After appearing on the wires, this story was picked up and published by any number of news outlets. It's based on a study published in the December issue of Psychological Science by Leif Nelson and Joseph Simmons: MonikerMaladies: When Names Sabotage Success. There's a lot here for a sensationalist to love. The authors' basic claim is that a person's initials directly affect their performance on a variety of physical and cognitive tasks. They attempt to establish this claim with five experiments in three different domains:
- Do initials affect performance in major league baseball players?

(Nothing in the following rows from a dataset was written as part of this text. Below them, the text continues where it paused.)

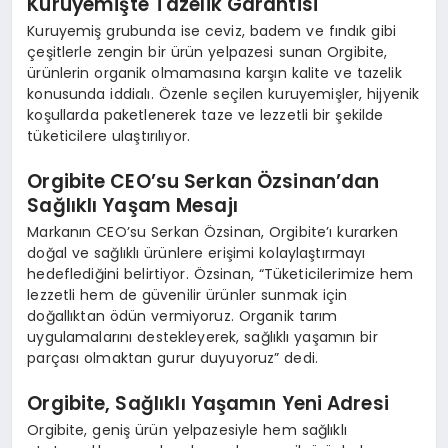
Kuruyemişte Tazelik Garantisi
Kuruyemiş grubunda ise ceviz, badem ve fındık gibi
çeşitlerle zengin bir ürün yelpazesi sunan Orgibite,
ürünlerin organik olmamasına karşın kalite ve tazelik
konusunda iddialı. Özenle seçilen kuruyemişler, hijyenik
koşullarda paketlenerek taze ve lezzetli bir şekilde
tüketicilere ulaştırılıyor.
Orgibite CEO’su Serkan Özsinan’dan
Sağlıklı Yaşam Mesajı
Markanın CEO’su Serkan Özsinan, Orgibite’ı kurarken
doğal ve sağlıklı ürünlere erişimi kolaylaştırmayı
hedeflediğini belirtiyor. Özsinan, “Tüketicilerimize hem
lezzetli hem de güvenilir ürünler sunmak için
doğallıktan ödün vermiyoruz. Organik tarım
uygulamalarını destekleyerek, sağlıklı yaşamın bir
parçası olmaktan gurur duyuyoruz” dedi.
Orgibite, Sağlıklı Yaşamın Yeni Adresi
Orgibite, geniş ürün yelpazesiyle hem sağlıklı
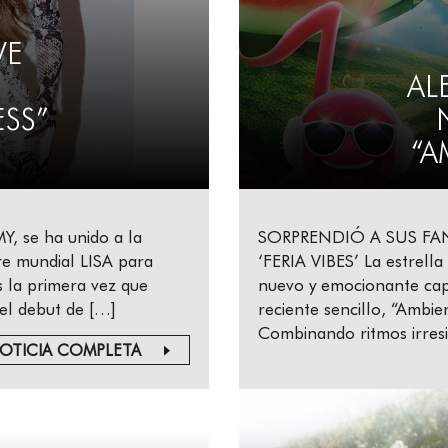
VE
AL
ESS”
“A
, se ha unido a la
SORPRENDIÓ A SUS FA
bre mundial LISA para
‘FERIA VIBES’ La estrella
s la primera vez que
nuevo y emocionante cap
el debut de […]
reciente sencillo, “Ambien
Combinando ritmos irresi
OTICIA COMPLETA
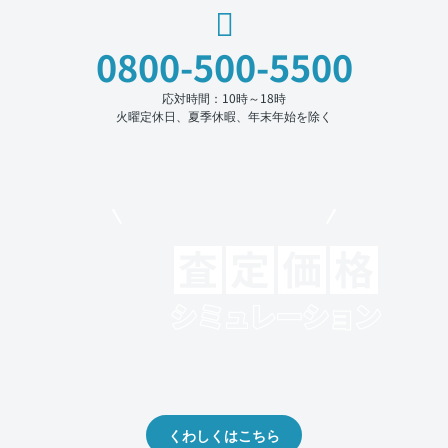
0800-500-5500
応対時間：10時～18時
火曜定休日、夏季休暇、年末年始を除く
モビリコでクルマを売りたい方
クルマの将来的な価値を予測！
出品や下取りの際の参考に。
くわしくはこちら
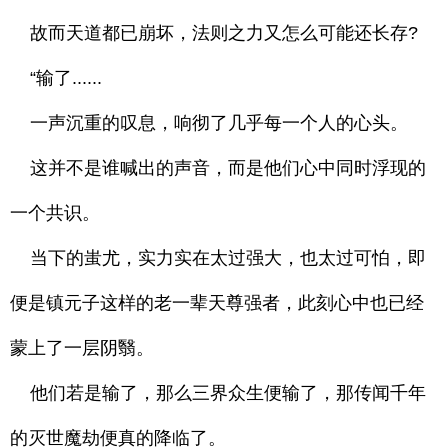
故而天道都已崩坏，法则之力又怎么可能还长存?
“输了......
一声沉重的叹息，响彻了几乎每一个人的心头。
这并不是谁喊出的声音，而是他们心中同时浮现的
一个共识。
当下的蚩尤，实力实在太过强大，也太过可怕，即
便是镇元子这样的老一辈天尊强者，此刻心中也已经
蒙上了一层阴翳。
他们若是输了，那么三界众生便输了，那传闻千年
的灭世魔劫便真的降临了。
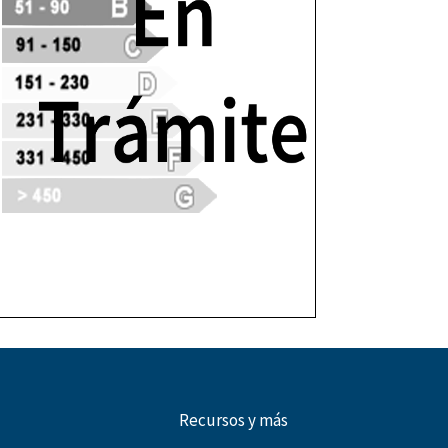
Recursos y más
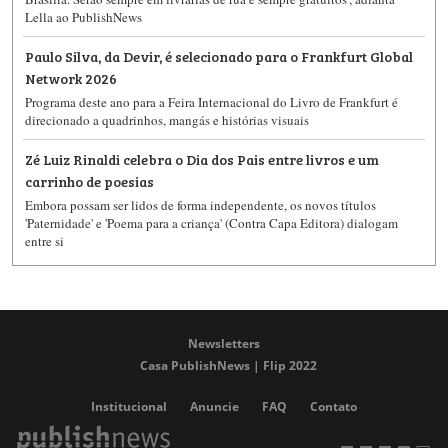
Lella ao PublishNews
Paulo Silva, da Devir, é selecionado para o Frankfurt Global
Network 2026
Programa deste ano para a Feira Internacional do Livro de Frankfurt é
direcionado a quadrinhos, mangás e histórias visuais
Zé Luiz Rinaldi celebra o Dia dos Pais entre livros e um
carrinho de poesias
Embora possam ser lidos de forma independente, os novos títulos
'Paternidade' e 'Poema para a criança' (Contra Capa Editora​) dialogam
entre si
Newsletters
Casa PublishNews | Flip 2022
Institucional
Anuncie
FAQ
Contato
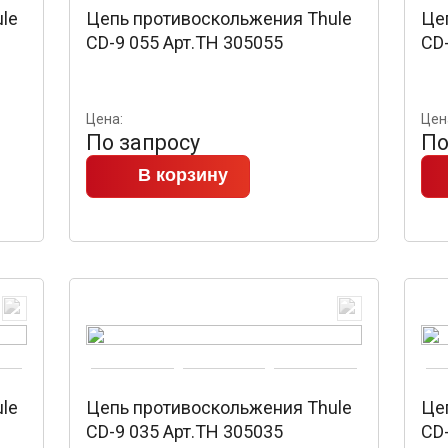
le
Цепь противоскольжения Thule
Це
CD-9 055 Арт.TH 305055
CD-
Цена:
Цен
По запросу
По
В корзину
le
Цепь противоскольжения Thule
Це
CD-9 035 Арт.TH 305035
CD-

- Do initials affect school grades? (Specifically, are students whose names begin with A more likely to get A's, B initials more likely to get B's, etc.) And does this translate into enrollment in lower-ranked institutions?
- Do initials affect performance on a laboratory cognitive task?
Batter up!
I'm hoping to have the time to address all aspects of the paper in the coming days (ok, weeks), but I'm going to start, as is only appropriate, by discussing Study 1: Baseball Performance. As mentioned above, the general hypothesis is that initials affect performance among Major League baseball players. The authors chose to operationalize this hypothesis in a very specific manner: Do players whose first and/or last initial is "K" have a higher career strikeout rate than those who don't have "K" names?
I know, that just sounds stupid. The theory is this: people generally either have an affinity for or lack an aversion to objects / behaviors / events / etc. that involve their initials. (This is an active area of research, and there have been a number of studies that suggest such connections. None of these studies are exactly home runs, though, if you will.) And "K" is the formal scorecard notation in baseball for a strikeout. So, if your initials contain a "K", you're less averse to striking out than if not.
The procedure the authors used to test this hypothesis is quite simple and, since the data is publicly available (baseball-databank.org), can be easily replicated at home. They calculated career strikeout rate for every player with at least 100 plate appearances during the years 1913 - 2006, and they compared the mean rates between those players with and those without "K" initials using a two-sample t-test.
The results were fairly striking: "K"-initialed players had a career strikeout rate of 18.8% of plate appearances, compared with 17.2% for non-"K" players. This difference was statistically significant (t = 3.08, df = 6395, p = .002).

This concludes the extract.